Objective: Women with preterm labor (PTL) experience multiple stressors resulting in mood changes and depression during pregnancy. These stressors also may impact on emotions and functioning after pregnancy. Despite the fact that 20% of pregnant women experience PTL with its associated negative impact, there continues to be a paucity of theoretically-driven studies to promote maternal coping that test the processes through which interventions exert their influence. Results of a recent study included significantly improved maternal coping with PTL for those women who experienced an intervention program guided by self-regulation and control theories (the MOST program). Investigators in prior studies with other populations have identified beliefs in one’s ability to effectively manage a stressful health experience as a mediator of the effect of interventions designed to enhance coping on improved health outcomes. The purpose of this analysis, therefore, was to explore how the MOST intervention program worked to improve maternal outcomes by testing the mediating effects of maternal beliefs on the relationship between the intervention and maternal coping with PTL.

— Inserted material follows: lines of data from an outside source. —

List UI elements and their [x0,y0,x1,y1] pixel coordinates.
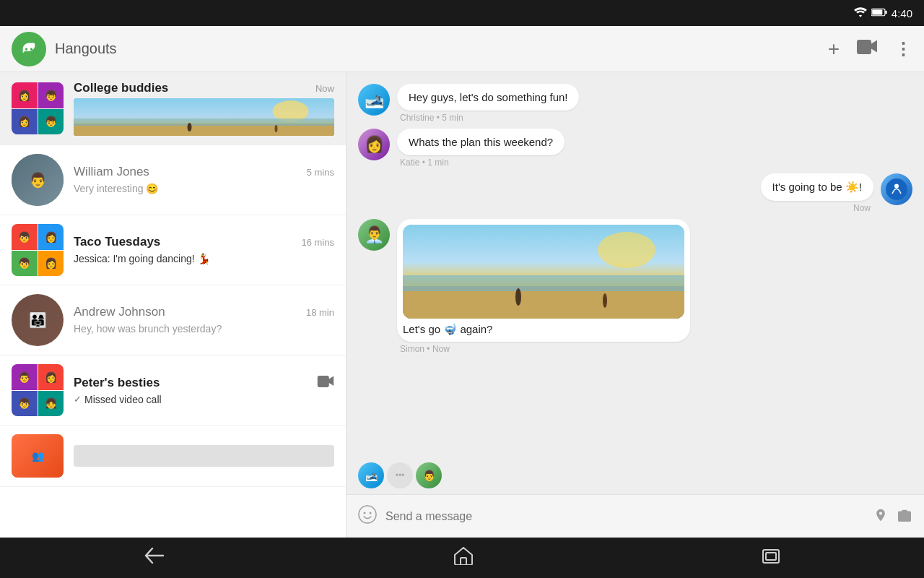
msg-bubble-text: It's going to be ☀️! [761,173,873,201]
chat-input-area [346,494,924,538]
conv-avatar-college-buddies: 👩 👦 👩 👦 [12,82,64,134]
conv-preview: Jessica: I'm going dancing! 💃 [74,253,210,264]
conversation-item[interactable]: 👩 👦 👩 👦 College buddies Now [0,72,346,145]
conv-avatar-william: 👨 [12,154,64,206]
conv-header: College buddies Now [74,81,334,95]
messages-container: 🎿 Hey guys, let's do something fun! Chri… [346,72,924,457]
wifi-icon [854,7,867,20]
conv-header: Taco Tuesdays 16 mins [74,235,334,249]
conv-header: Andrew Johnson 18 min [74,305,334,319]
beach-image-preview [74,98,334,136]
msg-meta: Katie • 1 min [397,158,565,168]
svg-rect-25 [461,558,466,565]
conversation-item[interactable]: 👨 👩 👦 👧 Peter's besties ✓ Missed video [0,355,346,426]
svg-point-24 [370,512,372,514]
svg-point-15 [598,232,655,268]
recent-apps-button[interactable] [762,548,780,568]
beach-image-msg [403,225,684,319]
conv-content: Taco Tuesdays 16 mins Jessica: I'm going… [74,235,334,265]
status-bar: 4:40 [0,0,924,26]
svg-point-5 [30,48,33,51]
msg-meta-simon: Simon • Now [397,344,690,354]
nav-bar [0,538,924,578]
conv-name: College buddies [74,81,168,95]
main-layout: 👩 👦 👩 👦 College buddies Now [0,72,924,538]
conv-header: William Jones 5 mins [74,165,334,179]
video-call-icon [317,376,334,391]
conv-content: Andrew Johnson 18 min Hey, how was brunc… [74,305,334,335]
typing-row: 🎿 ••• 👨 [346,457,924,494]
message-bubble-sent: It's going to be ☀️! Now [761,173,912,213]
conversation-item[interactable]: 👨‍👩‍👧 Andrew Johnson 18 min Hey, how was… [0,285,346,355]
msg-meta: Christine • 5 min [397,113,579,123]
conversation-item[interactable]: 👦 👩 👦 👩 Taco Tuesdays 16 mins Jessica: I… [0,215,346,285]
message-bubble: 🎿 Hey guys, let's do something fun! Chri… [358,84,829,123]
conv-time: 5 mins [307,167,334,178]
app-header: Hangouts + ⋮ [0,26,924,72]
header-actions: + ⋮ [828,38,912,61]
typing-avatar-1: 🎿 [358,462,384,488]
conv-header: Peter's besties [74,376,334,391]
svg-point-19 [603,293,607,308]
msg-content-simon: Let's go 🤿 again? Simon • Now [397,219,690,354]
app-logo [12,32,46,66]
svg-point-18 [515,288,521,306]
status-time: 4:40 [892,7,912,20]
status-icons: 4:40 [854,7,912,20]
menu-button[interactable]: ⋮ [894,39,912,59]
svg-point-13 [894,184,899,189]
home-button[interactable] [453,546,474,569]
msg-bubble-text: Whats the plan this weekend? [397,129,565,155]
conv-preview: Hey, how was brunch yesterday? [74,323,222,335]
checkmark-icon: ✓ [74,394,82,405]
message-input[interactable] [385,510,865,523]
svg-rect-2 [885,11,886,14]
message-bubble: 👨‍💼 [358,219,885,354]
conv-time: Now [315,83,334,94]
conv-content: Peter's besties ✓ Missed video call [74,376,334,405]
svg-rect-9 [74,118,334,126]
conv-preview-partial [74,445,334,467]
conv-name: Andrew Johnson [74,305,165,319]
conv-avatar-peters: 👨 👩 👦 👧 [12,364,64,416]
typing-avatars: 🎿 ••• 👨 [358,462,442,488]
msg-content: Hey guys, let's do something fun! Christ… [397,84,579,123]
svg-rect-27 [766,553,776,560]
message-bubble: 👩 Whats the plan this weekend? Katie • 1… [358,129,829,168]
msg-text-simon: Let's go 🤿 again? [403,323,684,336]
conv-name: Peter's besties [74,376,160,390]
msg-content-sent: It's going to be ☀️! Now [761,173,873,213]
svg-point-22 [359,506,376,523]
conv-preview: Missed video call [84,394,162,405]
conversation-item[interactable]: 👨 William Jones 5 mins Very interesting … [0,145,346,215]
svg-point-10 [188,123,192,131]
conv-avatar-andrew: 👨‍👩‍👧 [12,294,64,346]
battery-icon [871,7,887,19]
emoji-button[interactable] [358,505,377,528]
msg-bubble-image: Let's go 🤿 again? [397,219,690,342]
msg-avatar: 🎿 [358,84,390,116]
conv-name: Taco Tuesdays [74,235,160,249]
msg-avatar-simon: 👨‍💼 [358,219,390,251]
add-conversation-button[interactable]: + [828,38,840,61]
svg-point-23 [364,512,366,514]
location-button[interactable] [873,508,888,525]
svg-point-4 [25,48,28,51]
video-call-button[interactable] [857,40,877,58]
conv-name: William Jones [74,165,149,179]
conv-time: 16 mins [301,237,334,248]
msg-avatar: 👩 [358,129,390,160]
svg-rect-17 [403,275,684,291]
conversation-list: 👩 👦 👩 👦 College buddies Now [0,72,346,538]
typing-dots-avatar: ••• [387,462,413,488]
msg-content: Whats the plan this weekend? Katie • 1 m… [397,129,565,168]
conv-content: William Jones 5 mins Very interesting 😊 [74,165,334,195]
conv-preview: Very interesting 😊 [74,183,158,194]
app-title: Hangouts [55,40,828,57]
conversation-item[interactable]: 👥 [0,426,346,487]
back-button[interactable] [144,548,165,568]
camera-button[interactable] [897,509,912,525]
msg-meta: Now [761,203,873,213]
conv-content: College buddies Now [74,81,334,136]
typing-avatar-2: 👨 [416,462,442,488]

Design: A two-group longitudinal experimental design with random assignment.
Population, Sample, Setting, Years: Women with PTL and fetal gestational age of 19-30 weeks from 2 high-risk perinatal centers were enrolled (1998-2000) (N=99).
Concept or Variables Studied Together or Intervention and Outcome Variables: Maternal beliefs were hypothesized to mediate the effect of the MOST program on maternal outcomes (negative mood state, depression, and problem-solving). Maternal beliefs (belief in one’s ability to manage the PTL experience, specifically the maternal role and PTL symptoms) is a self-report measure that was assessed by the Maternal Beliefs Scale. The MOST informational-behavioral program (independent variable) addressed women’s PTL experiences and removed barriers to coping. MOST activities included a journal “Me and My Baby,” that reinforced the information and markers of growth in self, pregnancy, and baby. Usual care information was provided for those in the comparison condition. The dependent variables of negative mood state and depression were measured with the POMS-BI and maternal report of problem-solving postpartum with the How Parents Problem-Solve Regarding the Care of Their Infants.
Methods: Women received audiotaped MOST or comparison interventions with matching written information at intake, followed by a booster intervention within 2 weeks. Negative mood state, depression and maternal beliefs were measured within 2 weeks after the first intervention. Problem-solving was assessed 3-4 weeks post-infant discharge. Measures were reliable and valid. Procedures outlined by Baron and Kenny (1986) for testing mediators were used to analyze the data. Complete data for the full sample on one of the 2 measures necessary for testing mediation were unavailable, primarily for women who delivered early (n=13). As a result, in order to maintain adequate power (.70) and avoid making a Type II error, the significance level was set at an alpha of .10.
Findings: Significant correlations were established among the variables. Both requirements for a mediator effect on depression and negative mood state during pregnancy, and postpartum problem-solving were met: (a) the hypothesized mediator (maternal beliefs) explained a significant portion of variance in depression, negative mood state, and problem-solving, and (b) the variance in depression, negative mood state, and problem-solving explained by the MOST program was reduced when controlling for maternal beliefs. Although the intervention had primarily direct effects on negative mood state and depression during pregnancy, there was a trend for its effects to be mediated through maternal beliefs. The intervention also had direct effects on problem-solving regarding the care of the infant. Theses effects were mediated through maternal beliefs about the ability to manage PTL symptoms and the maternal role during pregnancy.
Conclusions: There is potential support for the hypothesis that the effects of the MOST intervention were mediated by maternal beliefs. A mediational pattern consistent with that found in similar studies with other populations emerged at time points during and after pregnancy. The strongest support for the mediational model was found with problem-solving for which there was a longer-term temporal precedence. Replication of the study with a larger sample is warranted.
Implications: Although these findings must be viewed with some caution, they are important in light of related literature in other populations and can help inform understanding of the process by which coping interventions positively influence maternal coping with PTL. Discerning how interventions exert their influence on outcomes is critical in planning targeted clinical care, as well as in refining and developing future interventions. Addressing maternal beliefs may potentiate the effect of interventions on improved health outcomes for women with PTL.